TASK PROMPT: Every line in the data below has to be repeated exactly; no picture belongs in the result.

:: INPUT RECORDS ::

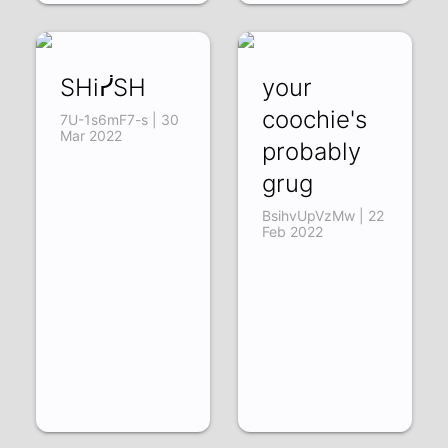
SHiᓰSH
your
coochie's
7U-1s6mF7-s | 30
Mar 2022
probably
grug
BsihvUpVzMw | 22
Feb 2022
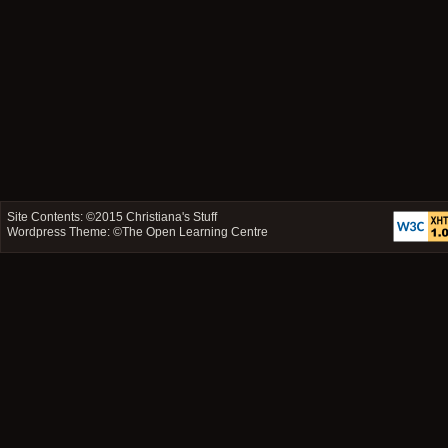
Site Contents: ©2015
Christiana's Stuff
Wordpress Theme: ©
The Open Learning Centre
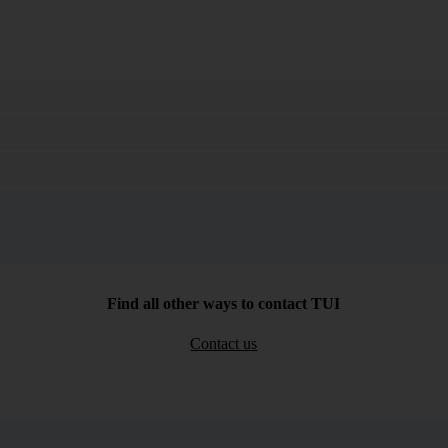
Search
Find all other ways to contact TUI
Contact us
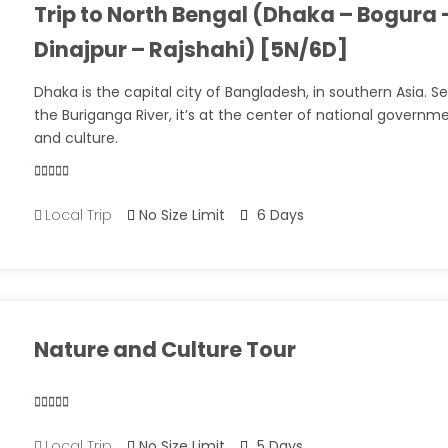
Trip to North Bengal (Dhaka – Bogura 
Dinajpur – Rajshahi) [5N/6D]
Dhaka is the capital city of Bangladesh, in southern Asia. S
the Buriganga River, it’s at the center of national governm
and culture.
0
5
Local Trip
No Size Limit
6 Days
out
of
Nature and Culture Tour
0
5
Local Trip
No Size Limit
5 Days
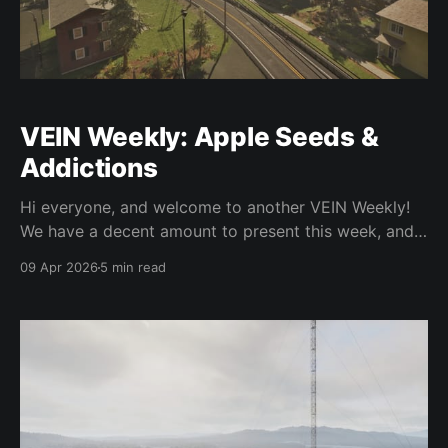
VEIN Weekly: Apple Seeds &
Addictions
Hi everyone, and welcome to another VEIN Weekly!
We have a decent amount to present this week, and
we hope you enjoy it. As usual the changes in this
09 Apr 2026
5 min read
post are not in the base game yet and will be in the
next major update. We've done a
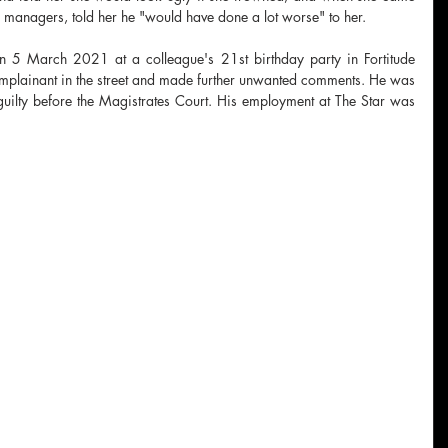
r managers, told her he "would have done a lot worse" to her.
 5 March 2021 at a colleague's 21st birthday party in Fortitude 
plainant in the street and made further unwanted comments. He was 
uilty before the Magistrates Court. His employment at The Star was 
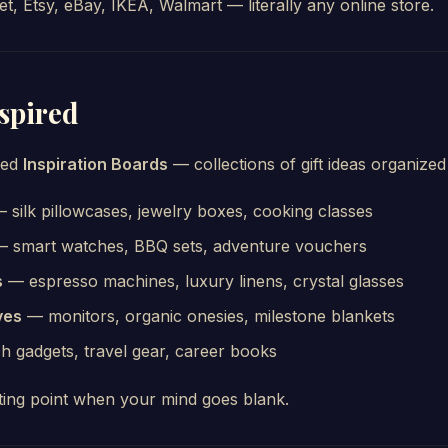
, Etsy, eBay, IKEA, Walmart — literally any online store.
nspired
ted
Inspiration Boards
— collections of gift ideas organize
 silk pillowcases, jewelry boxes, cooking classes
 smart watches, BBQ sets, adventure vouchers
s
— espresso machines, luxury linens, crystal glasses
ves
— monitors, organic onesies, milestone blankets
 gadgets, travel gear, career books
ting point when your mind goes blank.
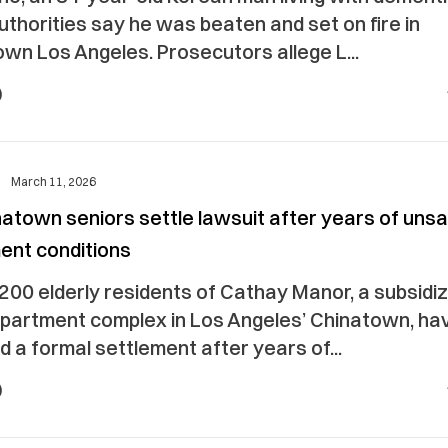
uthorities say he was beaten and set on fire in
wn Los Angeles. Prosecutors allege L...
March 11, 2026
atown seniors settle lawsuit after years of uns
ent conditions
200 elderly residents of Cathay Manor, a subsidi
apartment complex in Los Angeles’ Chinatown, ha
 a formal settlement after years of...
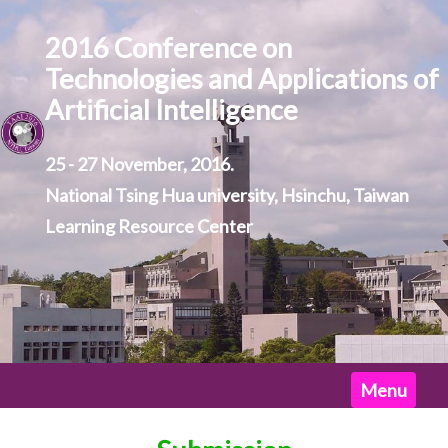
2016 Conference on
Technologies and Applications of
Artificial Intelligence
25 - 27 November, 2016.
National Tsing Hua university, Hsinchu, Taiwan
Learning Resource Center
Home
Menu
News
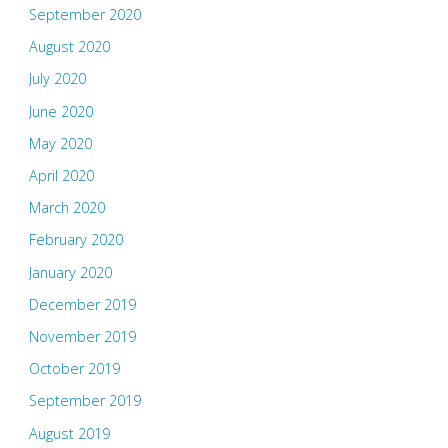
September 2020
August 2020
July 2020
June 2020
May 2020
April 2020
March 2020
February 2020
January 2020
December 2019
November 2019
October 2019
September 2019
August 2019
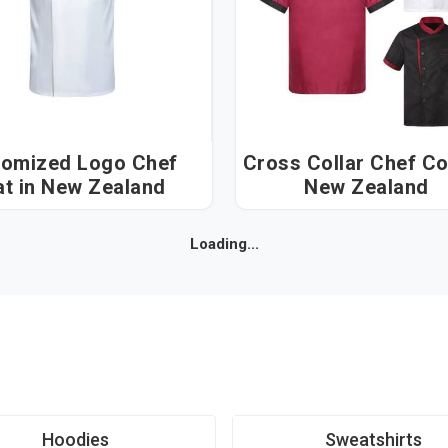
omized Logo Chef
Cross Collar Chef Coat
Coat in New Zealand
New Zealand
Loading...
Hoodies
Sweatshirts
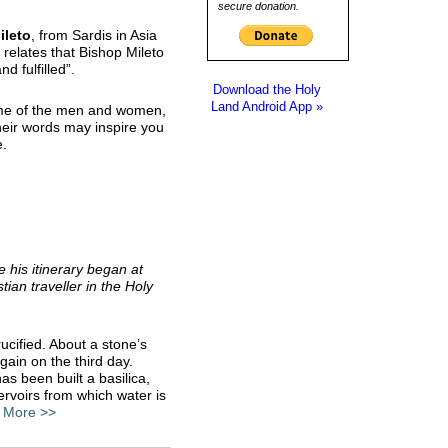
secure donation.
ileto
, from Sardis in Asia
relates that Bishop Mileto
d fulfilled”.
Download the Holy
Land Android App »
me of the men and women,
eir words may inspire you
e.
 his itinerary began at
tian traveller in the Holy
rucified. About a stone’s
gain on the third day.
s been built a basilica,
ervoirs from which water is
”
More >>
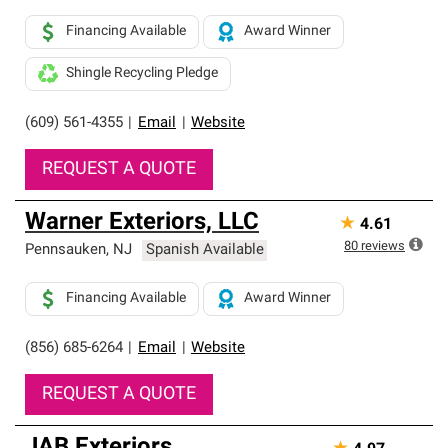
Financing Available
Award Winner
Shingle Recycling Pledge
(609) 561-4355
|
Email
|
Website
REQUEST A QUOTE
Warner Exteriors, LLC
★
4.61
80
reviews
Pennsauken
,
NJ
Spanish Available
Financing Available
Award Winner
(856) 685-6264
|
Email
|
Website
REQUEST A QUOTE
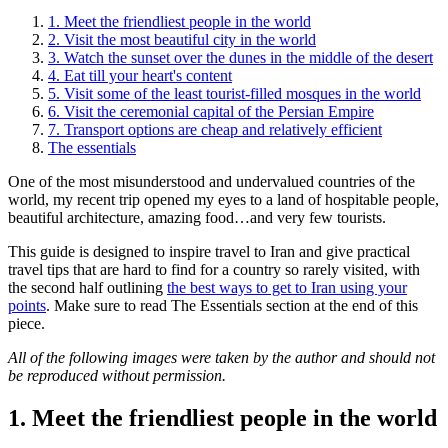
1. Meet the friendliest people in the world
2. Visit the most beautiful city in the world
3. Watch the sunset over the dunes in the middle of the desert
4. Eat till your heart's content
5. Visit some of the least tourist-filled mosques in the world
6. Visit the ceremonial capital of the Persian Empire
7. Transport options are cheap and relatively efficient
The essentials
One of the most misunderstood and undervalued countries of the
world, my recent trip opened my eyes to a land of hospitable people,
beautiful architecture, amazing food…and very few tourists.
This guide is designed to inspire travel to Iran and give practical
travel tips that are hard to find for a country so rarely visited, with
the second half outlining
the best ways to get to Iran using your
points
. Make sure to read The Essentials section at the end of this
piece.
All of the following images were taken by the author and should not
be reproduced without permission.
1. Meet the friendliest people in the world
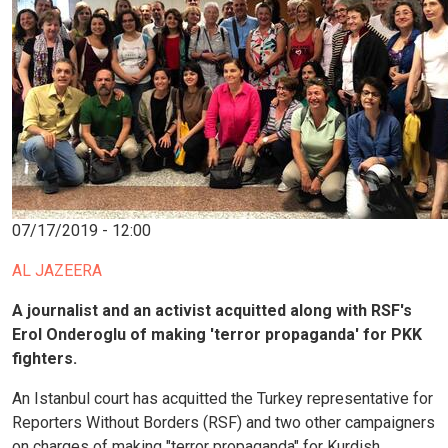
07/17/2019 - 12:00
AL JAZEERA
A journalist and an activist acquitted along with RSF's
Erol Onderoglu of making 'terror propaganda' for PKK
fighters.
An Istanbul court has acquitted the Turkey representative for
Reporters Without Borders (RSF) and two other campaigners
on charges of making "terror propaganda" for Kurdish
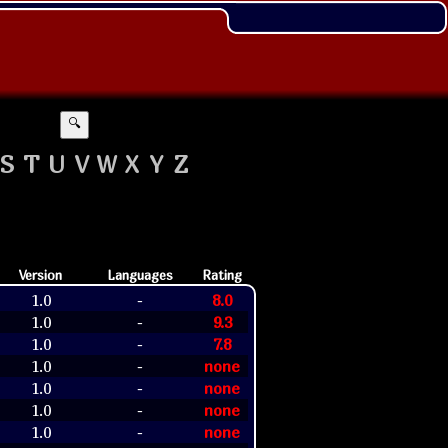
🔍
S
T
U
V
W
X
Y
Z
Version
Languages
Rating
1.0
8.0
-
1.0
9.3
-
1.0
7.8
-
1.0
none
-
1.0
none
-
1.0
none
-
1.0
none
-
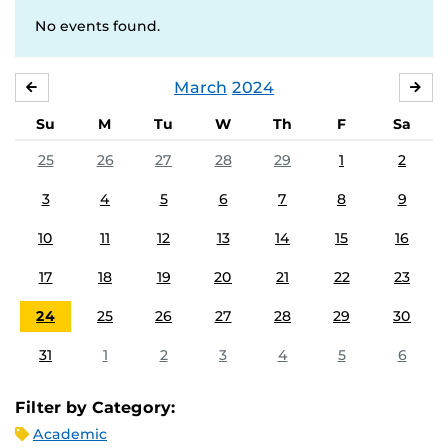
No events found.
March
2024
FEBRUARY
APR
Su
M
Tu
W
Th
F
Sa
25
26
27
28
29
1
2
3
4
5
6
7
8
9
10
11
12
13
14
15
16
17
18
19
20
21
22
23
24
25
26
27
28
29
30
31
1
2
3
4
5
6
Filter by Category:
Academic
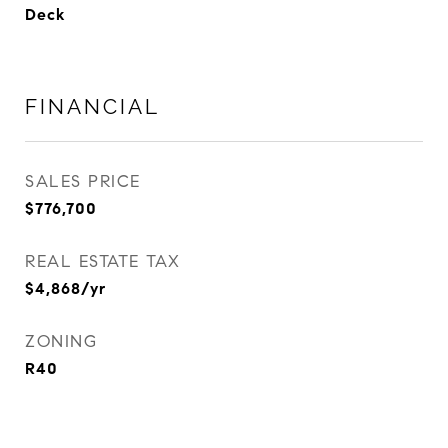
Deck
FINANCIAL
SALES PRICE
$776,700
REAL ESTATE TAX
$4,868/yr
ZONING
R40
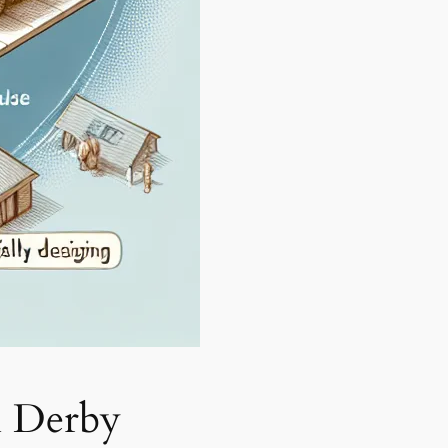
n Derby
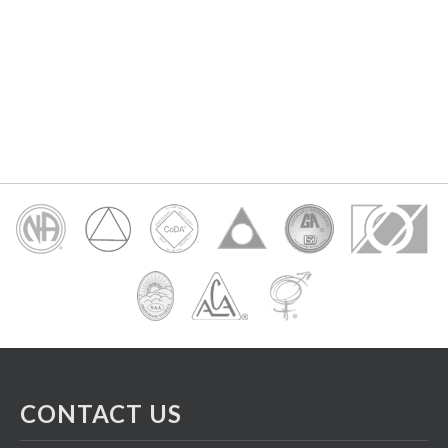
CONTACT US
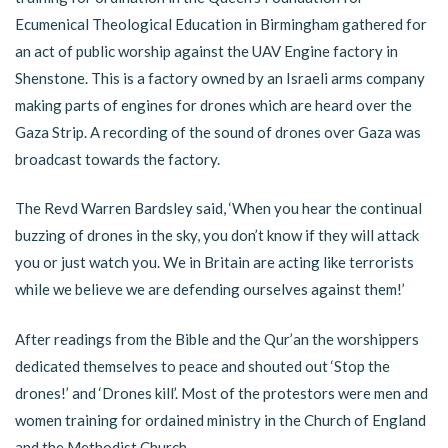
Ecumenical Theological Education in Birmingham gathered for
an act of public worship against the UAV Engine factory in
Shenstone. This is a factory owned by an Israeli arms company
making parts of engines for drones which are heard over the
Gaza Strip. A recording of the sound of drones over Gaza was
broadcast towards the factory.
The Revd Warren Bardsley said, ‘When you hear the continual
buzzing of drones in the sky, you don’t know if they will attack
you or just watch you. We in Britain are acting like terrorists
while we believe we are defending ourselves against them!’
After readings from the Bible and the Qur’an the worshippers
dedicated themselves to peace and shouted out ‘Stop the
drones!’ and ‘Drones kill’. Most of the protestors were men and
women training for ordained ministry in the Church of England
and the Methodist Church.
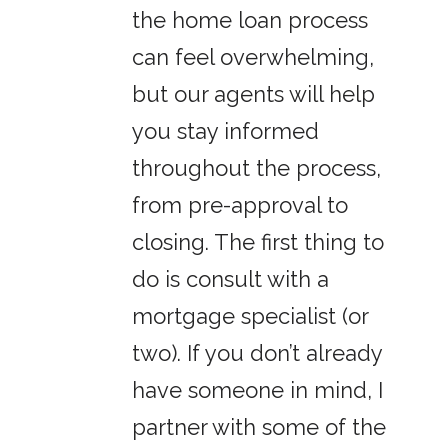
the home loan process
can feel overwhelming,
but our agents will help
you stay informed
throughout the process,
from pre-approval to
closing. The first thing to
do is consult with a
mortgage specialist (or
two). If you don’t already
have someone in mind, I
partner with some of the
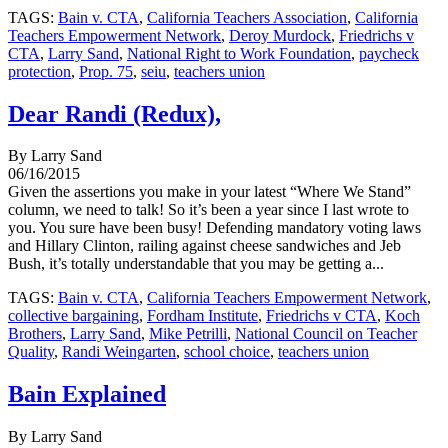
TAGS:
Bain v. CTA
,
California Teachers Association
,
California
Teachers Empowerment Network
,
Deroy Murdock
,
Friedrichs v
CTA
,
Larry Sand
,
National Right to Work Foundation
,
paycheck
protection
,
Prop. 75
,
seiu
,
teachers union
Dear Randi (Redux),
By Larry Sand
06/16/2015
Given the assertions you make in your latest “Where We Stand”
column, we need to talk! So it’s been a year since I last wrote to
you. You sure have been busy! Defending mandatory voting laws
and Hillary Clinton, railing against cheese sandwiches and Jeb
Bush, it’s totally understandable that you may be getting a...
TAGS:
Bain v. CTA
,
California Teachers Empowerment Network
,
collective bargaining
,
Fordham Institute
,
Friedrichs v CTA
,
Koch
Brothers
,
Larry Sand
,
Mike Petrilli
,
National Council on Teacher
Quality
,
Randi Weingarten
,
school choice
,
teachers union
Bain Explained
By Larry Sand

:::

ANSWER:
SHiᓰSH
your
coochie's
7U-1s6mF7-s | 30
Mar 2022
probably
grug
BsihvUpVzMw | 22
Feb 2022
Site Contents: ©2015
Christiana's Stuff
Wordpress Theme: ©
The Open Learning Centre
Search
Find all other ways to contact TUI
Contact us
Trip to North Bengal (Dhaka – Bogura 
Dinajpur – Rajshahi) [5N/6D]
Dhaka is the capital city of Bangladesh, in southern Asia. S
the Buriganga River, it’s at the center of national governm
and culture.
0
5
Local Trip
No Size Limit
6 Days
out
of
Nature and Culture Tour
0
5
Local Trip
No Size Limit
5 Days
VEIN Weekly: Apple Seeds &
Addictions
Hi everyone, and welcome to another VEIN Weekly!
We have a decent amount to present this week, and
we hope you enjoy it. As usual the changes in this
09 Apr 2026
5 min read
post are not in the base game yet and will be in the
next major update. We've done a
r managers, told her he "would have done a lot worse" to her.
 5 March 2021 at a colleague's 21st birthday party in Fortitude 
plainant in the street and made further unwanted comments. He was 
uilty before the Magistrates Court. His employment at The Star was 
, Etsy, eBay, IKEA, Walmart — literally any online store.
nspired
ted
Inspiration Boards
— collections of gift ideas organize
 silk pillowcases, jewelry boxes, cooking classes
 smart watches, BBQ sets, adventure vouchers
s
— espresso machines, luxury linens, crystal glasses
ves
— monitors, organic onesies, milestone blankets
 gadgets, travel gear, career books
ting point when your mind goes blank.
uthorities say he was beaten and set on fire in
wn Los Angeles. Prosecutors allege L...
March 11, 2026
atown seniors settle lawsuit after years of uns
ent conditions
200 elderly residents of Cathay Manor, a subsidi
apartment complex in Los Angeles’ Chinatown, ha
 a formal settlement after years of...
2016 Conference on
Technologies and Applications of
Artificial Intelligence
25 - 27 November, 2016.
National Tsing Hua university, Hsinchu, Taiwan
Learning Resource Center
Home
Menu
News
September 2020
August 2020
July 2020
June 2020
May 2020
April 2020
March 2020
February 2020
January 2020
December 2019
November 2019
October 2019
September 2019
August 2019
omized Logo Chef
Cross Collar Chef Coat
Coat in New Zealand
New Zealand
Loading...
Hoodies
Sweatshirts
secure donation.
ileto
, from Sardis in Asia
relates that Bishop Mileto
d fulfilled”.
Download the Holy
Land Android App »
me of the men and women,
eir words may inspire you
e.
 his itinerary began at
tian traveller in the Holy
rucified. About a stone’s
gain on the third day.
s been built a basilica,
ervoirs from which water is
”
More >>
Financing Available
Award Winner
Shingle Recycling Pledge
(609) 561-4355
|
Email
|
Website
REQUEST A QUOTE
Warner Exteriors, LLC
★
4.61
80
reviews
Pennsauken
,
NJ
Spanish Available
Financing Available
Award Winner
(856) 685-6264
|
Email
|
Website
REQUEST A QUOTE
1. Meet the friendliest people in the world
2. Visit the most beautiful city in the world
3. Watch the sunset over the dunes in the middle of the desert
4. Eat till your heart's content
5. Visit some of the least tourist-filled mosques in the world
6. Visit the ceremonial capital of the Persian Empire
7. Transport options are cheap and relatively efficient
The essentials
One of the most misunderstood and undervalued countries of the
world, my recent trip opened my eyes to a land of hospitable people,
beautiful architecture, amazing food…and very few tourists.
This guide is designed to inspire travel to Iran and give practical
travel tips that are hard to find for a country so rarely visited, with
the second half outlining
the best ways to get to Iran using your
points
. Make sure to read The Essentials section at the end of this
piece.
All of the following images were taken by the author and should not
be reproduced without permission.
1. Meet the friendliest people in the world
07/17/2019 - 12:00
AL JAZEERA
A journalist and an activist acquitted along with RSF's
Erol Onderoglu of making 'terror propaganda' for PKK
fighters.
An Istanbul court has acquitted the Turkey representative for
Reporters Without Borders (RSF) and two other campaigners
on charges of making "terror propaganda" for Kurdish
🔍
S
T
U
V
W
X
Y
Z
Version
Languages
Rating
1.0
8.0
-
1.0
9.3
-
1.0
7.8
-
1.0
none
-
1.0
none
-
1.0
none
-
1.0
none
-
No events found.
March
2024
FEBRUARY
APR
Su
M
Tu
W
Th
F
Sa
25
26
27
28
29
1
2
3
4
5
6
7
8
9
10
11
12
13
14
15
16
17
18
19
20
21
22
23
24
25
26
27
28
29
30
31
1
2
3
4
5
6
Filter by Category:
Academic
Deck
FINANCIAL
SALES PRICE
$776,700
REAL ESTATE TAX
$4,868/yr
ZONING
R40
n Derby
CONTACT US
Ecumenical Theological Education in Birmingham gathered for
an act of public worship against the UAV Engine factory in
Shenstone. This is a factory owned by an Israeli arms company
making parts of engines for drones which are heard over the
Gaza Strip. A recording of the sound of drones over Gaza was
broadcast towards the factory.
The Revd Warren Bardsley said, ‘When you hear the continual
buzzing of drones in the sky, you don’t know if they will attack
you or just watch you. We in Britain are acting like terrorists
while we believe we are defending ourselves against them!’
After readings from the Bible and the Qur’an the worshippers
dedicated themselves to peace and shouted out ‘Stop the
drones!’ and ‘Drones kill’. Most of the protestors were men and
women training for ordained ministry in the Church of England
and the Methodist Church.
the home loan process
can feel overwhelming,
but our agents will help
you stay informed
throughout the process,
from pre-approval to
closing. The first thing to
do is consult with a
mortgage specialist (or
two). If you don’t already
have someone in mind, I
partner with some of the
TAGS:
Bain v. CTA
,
California Teachers Association
,
California
Teachers Empowerment Network
,
Deroy Murdock
,
Friedrichs v
CTA
,
Larry Sand
,
National Right to Work Foundation
,
paycheck
protection
,
Prop. 75
,
seiu
,
teachers union
Dear Randi (Redux),
By Larry Sand
06/16/2015
Given the assertions you make in your latest “Where We Stand”
column, we need to talk! So it’s been a year since I last wrote to
you. You sure have been busy! Defending mandatory voting laws
and Hillary Clinton, railing against cheese sandwiches and Jeb
Bush, it’s totally understandable that you may be getting a...
TAGS:
Bain v. CTA
,
California Teachers Empowerment Network
,
collective bargaining
,
Fordham Institute
,
Friedrichs v CTA
,
Koch
Brothers
,
Larry Sand
,
Mike Petrilli
,
National Council on Teacher
Quality
,
Randi Weingarten
,
school choice
,
teachers union
Bain Explained
By Larry Sand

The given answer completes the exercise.